Take one tablet daily at the same time each day for 21 days, then no pills for 7 days.,If you miss a dose, follow the package instructions; use backup contraception if missed more than one tablet.,Do not smoke while taking this medication; smoking increases risk of blood clots, stroke, and heart attack, especially if over 35.,Common side effects include spotting, nausea, breast tenderness, and headache; these often improve after a few cycles.,Seek emergency care if you have signs of a blood clot: sudden leg pain, chest pain, shortness of breath, or vision changes.,This medication does not protect against HIV or other sexually transmitted infections.,Take missed pills as soon as remembered; do not take more than two tablets in one day.
No interactions on record
No interactions on record
Explore head-to-head clinical comparisons of other medications in the same therapeutic classes.
Common clinical questions about DHIVY vs ESTROSTEP 21, answered by our medical review team.

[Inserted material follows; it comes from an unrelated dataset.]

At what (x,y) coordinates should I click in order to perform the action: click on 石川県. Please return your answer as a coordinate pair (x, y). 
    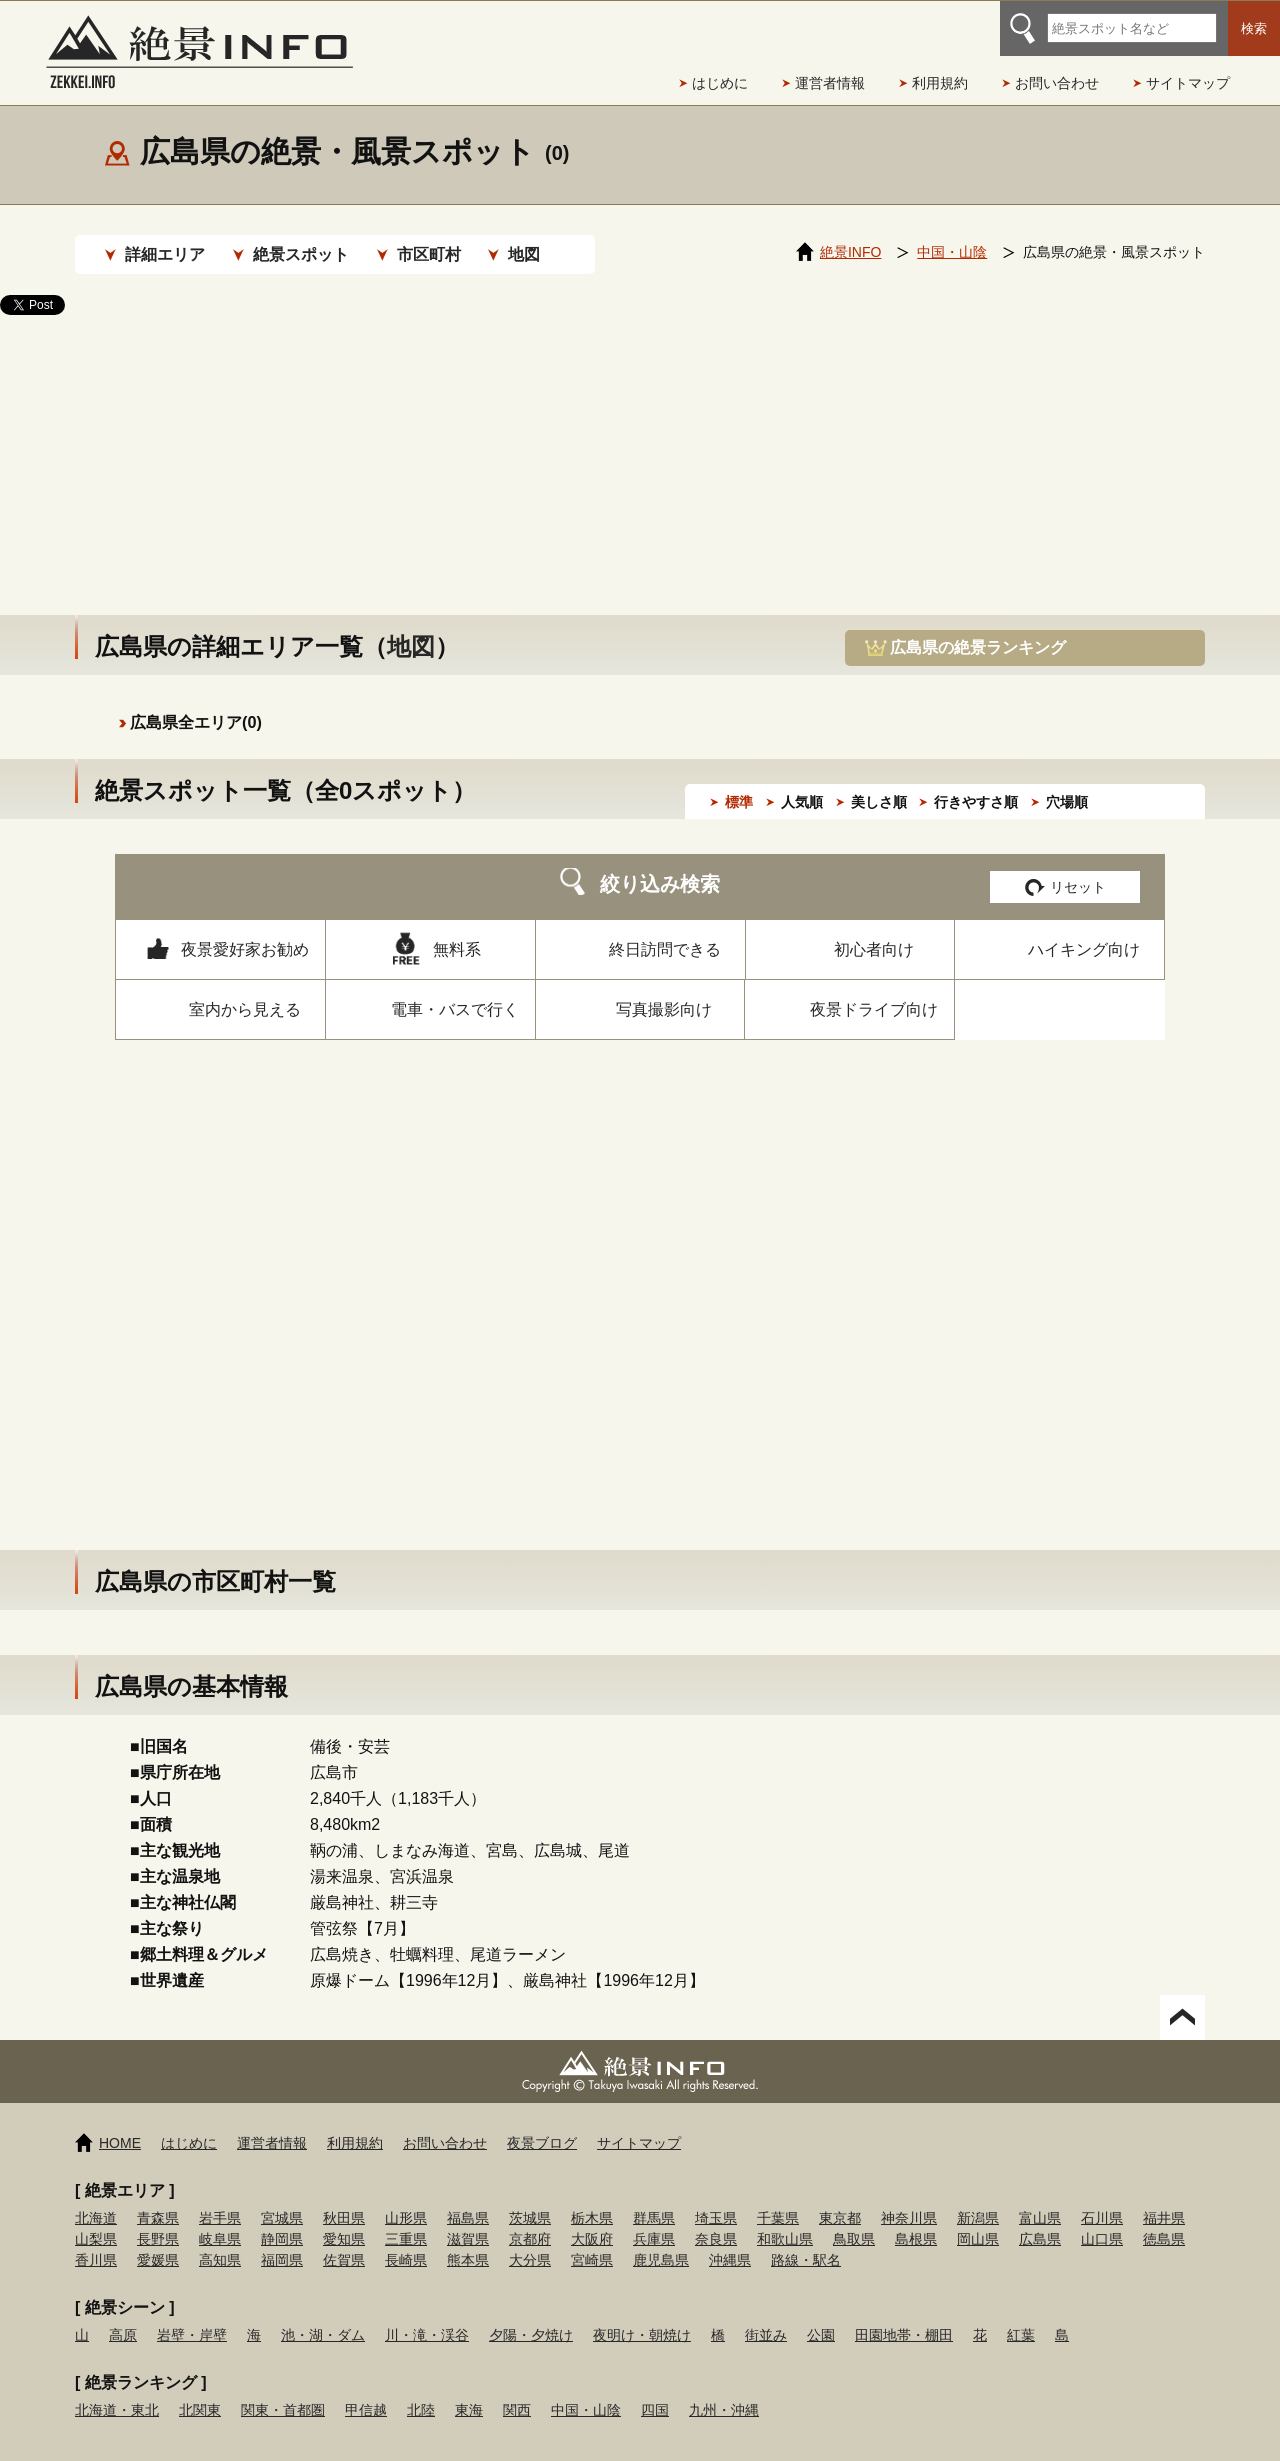     Looking at the image, I should click on (1102, 2198).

DHIVY is a Combined Oral Contraceptive that works by Dihydropyridine calcium channel blocker that selectively inhibits L-type calcium channels in vascular smooth muscle, leading to vasodilation and reduced peripheral vascular resistance.. ESTROSTEP 21 is a Combined Oral Contraceptive that works by Estrostep 21 is a combination oral contraceptive containing ethinyl estradiol and norethindrone acetate. It works primarily by suppressing gonadotropin-releasing hormone (Gn RH) from the hypothalamus, reducing luteinizing hormone (LH) and follicle-stimulating hormone (FSH) secretion from the pituitary, thereby inhibiting ovulation. Additionally, it thickens cervical mucus to impede sperm penetration and alters the endometrium to reduce implantation likelihood.. They differ in pharmacokinetic profiles, FDA-approved indications, and side effect profiles.
Potency comparisons between DHIVY and ESTROSTEP 21 depend on the specific clinical indication. These are both Combined Oral Contraceptive agents and are not directly interchangeable by dose. A physician or clinical pharmacist should guide any therapeutic switching decisions.
The standard adult dose of DHIVY is: DHIVY is not a recognized drug. No dosing information available.. The standard adult dose of ESTROSTEP 21 is: One tablet orally once daily for 21 days, each tablet contains norethindrone acetate 1 mg and ethinyl estradiol 20 mcg.. Dosing should always be individualized based on indication, renal and hepatic function, age, and other patient factors.
No direct drug-drug interaction has been formally documented between DHIVY and ESTROSTEP 21 in current clinical databases. However, individual patient risk factors including other medications, organ function, and comorbidities should always be evaluated by a qualified healthcare provider.
The maternal-fetal safety profiles differ. DHIVY is classified as Category C. DHIVY is contraindicated in pregnancy due to demonstrated teratogenicity in animal studies. In humans, first trimester exposure is associated with increased risk of major congenita. ESTROSTEP 21 is classified as Category C. Estrostep 21 (norethindrone acetate/ethinyl estradiol) is contraindicated in pregnancy. First trimester: increased risk of cardiovascular malformations, limb reduction defects, and. Always consult a maternal-fetal medicine specialist before taking either drug during pregnancy or lactation.